Some of our Learning from the Fundraising Process

This is my take on the fundraising process, based on our experience at TitanFile; We have raised $1.5M total.

When fundraising, you need to “paint the picture” and show the vision of the company future. If you are looking for a large round (VC) your vision really has to be large enough to move a dial (often a test question is, “how big you think this can be?” and if your answer is less than 100 million in revenue within 5 years they will show you the doors).

When it comes to methodology, fundraising is a full time job and you need to approach it as such. Cold emailing investors is usually a one-way ticket to self-select yourself out. There is noting better than an introduction to an investor from an Entrepreneur that investor has already invested in, or someone that investor already knows and trusts who can vouch for you.

Do your homework. Make a spreadsheet of investors you want to go after and do research. Most of the investment firm web sites will say what kind of investments are they making (industry, size…) how involved they are with the companies (board, introductions etc)
and how the process generally goes. Be vary of those who do not have that information transparently in clear view. If possible, try to connect with someone from the companies that the investor already invested in. LinkedIn is great for that. Ask the Entrepreneur
openly what his experience with that particular investor or investment firm is, you will get frank answers.

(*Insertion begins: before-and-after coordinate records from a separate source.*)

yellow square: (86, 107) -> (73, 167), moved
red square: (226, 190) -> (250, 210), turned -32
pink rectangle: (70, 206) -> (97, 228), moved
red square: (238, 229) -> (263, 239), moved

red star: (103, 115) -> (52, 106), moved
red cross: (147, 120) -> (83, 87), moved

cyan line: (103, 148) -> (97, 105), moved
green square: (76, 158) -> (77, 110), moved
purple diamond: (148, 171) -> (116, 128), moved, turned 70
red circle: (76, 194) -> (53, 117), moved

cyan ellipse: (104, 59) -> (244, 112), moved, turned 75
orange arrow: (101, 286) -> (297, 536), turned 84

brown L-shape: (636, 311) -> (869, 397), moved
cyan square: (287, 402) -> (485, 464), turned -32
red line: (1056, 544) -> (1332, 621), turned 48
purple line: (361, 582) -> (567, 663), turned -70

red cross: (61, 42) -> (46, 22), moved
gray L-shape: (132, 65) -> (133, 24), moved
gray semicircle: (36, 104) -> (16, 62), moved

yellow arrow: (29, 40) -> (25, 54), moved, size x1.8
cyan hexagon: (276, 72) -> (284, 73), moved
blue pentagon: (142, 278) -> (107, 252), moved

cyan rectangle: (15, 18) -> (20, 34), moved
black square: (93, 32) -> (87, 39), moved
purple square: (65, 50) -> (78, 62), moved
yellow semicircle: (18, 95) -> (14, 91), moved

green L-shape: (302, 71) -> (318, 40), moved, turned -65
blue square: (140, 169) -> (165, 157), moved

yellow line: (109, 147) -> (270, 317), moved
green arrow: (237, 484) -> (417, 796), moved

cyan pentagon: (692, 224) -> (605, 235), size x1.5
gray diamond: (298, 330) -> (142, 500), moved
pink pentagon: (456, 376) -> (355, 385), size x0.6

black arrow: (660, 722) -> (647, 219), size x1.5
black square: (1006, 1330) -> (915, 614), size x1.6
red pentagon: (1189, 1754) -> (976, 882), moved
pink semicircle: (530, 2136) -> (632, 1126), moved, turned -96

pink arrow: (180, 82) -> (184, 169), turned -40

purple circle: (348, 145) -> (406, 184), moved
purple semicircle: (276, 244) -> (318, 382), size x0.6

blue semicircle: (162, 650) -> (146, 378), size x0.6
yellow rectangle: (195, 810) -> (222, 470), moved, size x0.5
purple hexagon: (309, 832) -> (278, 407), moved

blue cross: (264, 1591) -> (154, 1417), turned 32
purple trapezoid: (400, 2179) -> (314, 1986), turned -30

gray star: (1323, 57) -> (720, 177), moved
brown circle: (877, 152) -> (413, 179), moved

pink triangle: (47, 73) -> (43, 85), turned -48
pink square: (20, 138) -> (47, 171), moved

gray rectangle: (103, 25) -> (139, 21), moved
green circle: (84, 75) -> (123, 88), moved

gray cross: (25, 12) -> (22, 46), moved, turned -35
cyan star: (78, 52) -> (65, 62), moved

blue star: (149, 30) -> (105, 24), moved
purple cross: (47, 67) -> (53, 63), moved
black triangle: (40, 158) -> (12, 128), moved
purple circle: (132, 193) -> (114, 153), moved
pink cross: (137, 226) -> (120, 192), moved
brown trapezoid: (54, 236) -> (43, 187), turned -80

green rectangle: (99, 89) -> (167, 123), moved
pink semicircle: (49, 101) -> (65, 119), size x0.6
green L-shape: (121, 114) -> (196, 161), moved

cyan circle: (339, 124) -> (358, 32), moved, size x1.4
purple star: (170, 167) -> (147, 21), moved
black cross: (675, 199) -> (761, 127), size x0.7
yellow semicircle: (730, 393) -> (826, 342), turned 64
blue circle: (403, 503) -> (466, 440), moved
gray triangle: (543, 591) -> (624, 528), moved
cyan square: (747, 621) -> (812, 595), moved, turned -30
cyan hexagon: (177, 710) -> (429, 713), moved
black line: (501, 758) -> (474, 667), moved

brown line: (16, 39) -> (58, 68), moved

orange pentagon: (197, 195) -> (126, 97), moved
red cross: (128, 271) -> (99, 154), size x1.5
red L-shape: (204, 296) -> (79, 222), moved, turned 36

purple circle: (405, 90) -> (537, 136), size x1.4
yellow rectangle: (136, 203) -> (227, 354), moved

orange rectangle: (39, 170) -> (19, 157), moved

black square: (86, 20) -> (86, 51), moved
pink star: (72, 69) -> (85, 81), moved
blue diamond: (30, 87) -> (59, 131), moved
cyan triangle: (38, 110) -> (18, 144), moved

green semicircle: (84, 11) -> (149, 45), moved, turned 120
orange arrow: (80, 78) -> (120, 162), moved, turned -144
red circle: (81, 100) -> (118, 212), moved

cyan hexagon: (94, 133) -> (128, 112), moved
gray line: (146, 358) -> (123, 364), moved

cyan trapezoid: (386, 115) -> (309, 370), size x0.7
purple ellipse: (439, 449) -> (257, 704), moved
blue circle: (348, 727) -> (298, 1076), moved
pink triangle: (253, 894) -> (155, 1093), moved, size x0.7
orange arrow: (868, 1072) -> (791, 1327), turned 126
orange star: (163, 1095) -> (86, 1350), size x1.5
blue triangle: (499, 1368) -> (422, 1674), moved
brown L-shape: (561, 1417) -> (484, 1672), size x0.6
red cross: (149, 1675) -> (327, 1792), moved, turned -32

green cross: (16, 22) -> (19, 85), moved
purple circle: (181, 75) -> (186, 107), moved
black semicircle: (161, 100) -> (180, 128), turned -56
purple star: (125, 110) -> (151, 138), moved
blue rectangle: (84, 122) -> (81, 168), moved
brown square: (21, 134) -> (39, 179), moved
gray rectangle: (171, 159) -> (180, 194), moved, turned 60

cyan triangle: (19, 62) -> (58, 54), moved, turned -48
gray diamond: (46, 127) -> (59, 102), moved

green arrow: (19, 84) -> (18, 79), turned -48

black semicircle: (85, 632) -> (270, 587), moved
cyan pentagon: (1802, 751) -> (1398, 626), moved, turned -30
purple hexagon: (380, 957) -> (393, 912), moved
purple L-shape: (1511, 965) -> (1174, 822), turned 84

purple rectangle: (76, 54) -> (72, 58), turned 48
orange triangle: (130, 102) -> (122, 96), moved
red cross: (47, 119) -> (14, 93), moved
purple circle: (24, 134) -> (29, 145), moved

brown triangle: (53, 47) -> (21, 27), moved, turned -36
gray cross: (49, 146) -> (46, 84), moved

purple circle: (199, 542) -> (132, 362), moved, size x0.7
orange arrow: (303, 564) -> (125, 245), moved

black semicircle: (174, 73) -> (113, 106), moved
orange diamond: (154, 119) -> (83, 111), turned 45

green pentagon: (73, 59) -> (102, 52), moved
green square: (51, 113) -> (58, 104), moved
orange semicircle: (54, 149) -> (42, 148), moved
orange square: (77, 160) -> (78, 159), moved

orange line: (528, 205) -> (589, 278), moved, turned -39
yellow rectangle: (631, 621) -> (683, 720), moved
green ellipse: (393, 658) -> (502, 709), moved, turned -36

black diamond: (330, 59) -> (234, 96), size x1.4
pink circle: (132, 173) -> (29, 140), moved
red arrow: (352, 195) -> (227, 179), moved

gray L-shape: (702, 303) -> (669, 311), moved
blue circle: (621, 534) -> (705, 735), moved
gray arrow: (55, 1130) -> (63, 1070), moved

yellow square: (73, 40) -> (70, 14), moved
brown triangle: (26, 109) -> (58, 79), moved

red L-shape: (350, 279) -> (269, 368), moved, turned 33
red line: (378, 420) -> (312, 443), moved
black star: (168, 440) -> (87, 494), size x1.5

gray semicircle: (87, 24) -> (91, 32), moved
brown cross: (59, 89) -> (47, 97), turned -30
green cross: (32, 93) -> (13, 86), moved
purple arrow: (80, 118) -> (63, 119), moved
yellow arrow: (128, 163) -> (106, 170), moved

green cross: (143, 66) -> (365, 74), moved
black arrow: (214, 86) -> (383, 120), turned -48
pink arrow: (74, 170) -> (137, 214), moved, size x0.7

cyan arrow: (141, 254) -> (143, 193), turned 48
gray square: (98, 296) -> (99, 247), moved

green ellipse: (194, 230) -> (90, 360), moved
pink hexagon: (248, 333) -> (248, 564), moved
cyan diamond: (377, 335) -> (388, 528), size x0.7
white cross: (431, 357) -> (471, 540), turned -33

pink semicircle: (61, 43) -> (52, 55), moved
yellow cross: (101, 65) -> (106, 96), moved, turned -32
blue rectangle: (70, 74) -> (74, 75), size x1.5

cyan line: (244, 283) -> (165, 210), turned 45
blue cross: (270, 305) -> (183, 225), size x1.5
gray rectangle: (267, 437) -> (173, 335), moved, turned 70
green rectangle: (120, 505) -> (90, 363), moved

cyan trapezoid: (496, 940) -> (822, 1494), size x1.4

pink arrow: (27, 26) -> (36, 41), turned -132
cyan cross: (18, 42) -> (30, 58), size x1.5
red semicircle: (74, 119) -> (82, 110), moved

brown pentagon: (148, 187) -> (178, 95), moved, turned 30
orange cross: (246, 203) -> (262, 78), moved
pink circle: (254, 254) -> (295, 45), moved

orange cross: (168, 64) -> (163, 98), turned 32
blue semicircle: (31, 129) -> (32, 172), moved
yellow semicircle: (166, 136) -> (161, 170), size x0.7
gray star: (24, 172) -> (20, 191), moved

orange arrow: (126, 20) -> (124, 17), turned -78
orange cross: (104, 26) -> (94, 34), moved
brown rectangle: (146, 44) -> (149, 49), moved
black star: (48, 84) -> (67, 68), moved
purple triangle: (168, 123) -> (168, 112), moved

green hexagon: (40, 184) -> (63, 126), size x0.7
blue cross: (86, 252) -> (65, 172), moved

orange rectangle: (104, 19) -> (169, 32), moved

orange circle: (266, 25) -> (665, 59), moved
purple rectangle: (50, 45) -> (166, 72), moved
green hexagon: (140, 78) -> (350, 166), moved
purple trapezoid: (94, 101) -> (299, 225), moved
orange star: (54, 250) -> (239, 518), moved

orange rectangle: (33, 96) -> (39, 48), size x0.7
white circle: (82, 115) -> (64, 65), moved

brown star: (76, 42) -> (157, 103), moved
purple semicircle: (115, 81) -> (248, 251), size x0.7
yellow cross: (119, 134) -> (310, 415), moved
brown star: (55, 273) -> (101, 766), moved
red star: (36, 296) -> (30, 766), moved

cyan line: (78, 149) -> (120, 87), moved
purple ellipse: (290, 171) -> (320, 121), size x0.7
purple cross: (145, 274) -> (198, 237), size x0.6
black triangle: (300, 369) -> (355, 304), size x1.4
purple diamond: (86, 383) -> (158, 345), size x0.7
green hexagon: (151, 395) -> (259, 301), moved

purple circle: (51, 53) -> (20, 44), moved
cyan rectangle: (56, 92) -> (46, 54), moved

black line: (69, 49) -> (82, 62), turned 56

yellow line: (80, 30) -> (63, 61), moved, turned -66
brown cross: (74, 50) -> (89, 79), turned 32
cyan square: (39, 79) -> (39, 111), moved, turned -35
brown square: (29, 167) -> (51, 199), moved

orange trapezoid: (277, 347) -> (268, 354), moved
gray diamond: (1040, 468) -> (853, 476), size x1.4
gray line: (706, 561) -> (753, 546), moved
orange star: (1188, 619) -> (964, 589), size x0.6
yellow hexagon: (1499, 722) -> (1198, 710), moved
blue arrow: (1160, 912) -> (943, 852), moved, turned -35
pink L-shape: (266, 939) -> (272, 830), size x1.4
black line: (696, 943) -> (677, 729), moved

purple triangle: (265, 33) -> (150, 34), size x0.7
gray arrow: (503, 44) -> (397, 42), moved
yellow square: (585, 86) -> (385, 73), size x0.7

You should count on 3 months minimum and 6 to 8 months maximum to close the round. Do not raise during summer. Just don’t.

That is a mistake a lot of people raising their first round make (we did too) as everyone is away on vacations.

Investment deals are like fruit baskets, if they stay on the open for too long they will rot. Or at least investors will think that the deal is rotten (ie. “This company has been looking for an investment for 9 months now, there must be something wrong with them”).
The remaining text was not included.